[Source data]
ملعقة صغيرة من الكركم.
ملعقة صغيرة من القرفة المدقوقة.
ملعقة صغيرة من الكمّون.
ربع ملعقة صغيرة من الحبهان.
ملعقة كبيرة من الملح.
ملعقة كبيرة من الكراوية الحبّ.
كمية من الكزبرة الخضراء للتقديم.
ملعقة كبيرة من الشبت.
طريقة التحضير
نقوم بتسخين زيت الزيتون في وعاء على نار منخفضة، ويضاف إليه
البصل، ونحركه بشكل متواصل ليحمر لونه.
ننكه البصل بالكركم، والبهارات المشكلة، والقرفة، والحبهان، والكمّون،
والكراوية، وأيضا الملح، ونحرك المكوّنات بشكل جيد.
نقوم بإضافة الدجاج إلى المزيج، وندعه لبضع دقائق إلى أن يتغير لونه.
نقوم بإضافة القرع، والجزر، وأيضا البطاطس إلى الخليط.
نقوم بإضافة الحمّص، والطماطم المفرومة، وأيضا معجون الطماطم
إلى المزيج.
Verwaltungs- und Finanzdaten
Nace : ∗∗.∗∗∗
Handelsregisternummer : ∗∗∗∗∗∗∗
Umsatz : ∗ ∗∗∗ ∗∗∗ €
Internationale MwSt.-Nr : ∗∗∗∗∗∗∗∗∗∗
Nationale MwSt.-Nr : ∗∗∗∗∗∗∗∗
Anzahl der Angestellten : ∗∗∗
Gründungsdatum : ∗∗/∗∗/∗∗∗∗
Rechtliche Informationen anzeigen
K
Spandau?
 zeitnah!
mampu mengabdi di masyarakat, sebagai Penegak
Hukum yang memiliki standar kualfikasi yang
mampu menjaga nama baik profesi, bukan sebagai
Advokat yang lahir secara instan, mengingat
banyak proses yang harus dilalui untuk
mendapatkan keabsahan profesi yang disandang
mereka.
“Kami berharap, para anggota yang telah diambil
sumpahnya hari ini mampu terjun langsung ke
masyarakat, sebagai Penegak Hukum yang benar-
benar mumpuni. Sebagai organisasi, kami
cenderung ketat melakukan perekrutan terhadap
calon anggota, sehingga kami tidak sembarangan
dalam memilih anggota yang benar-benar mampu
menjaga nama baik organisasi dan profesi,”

(EXERCISE GOAL): Return every line from the entries above that includes the word "baik".

(RESPONSE AREA):
mampu menjaga nama baik profesi, bukan sebagai
menjaga nama baik organisasi dan profesi,”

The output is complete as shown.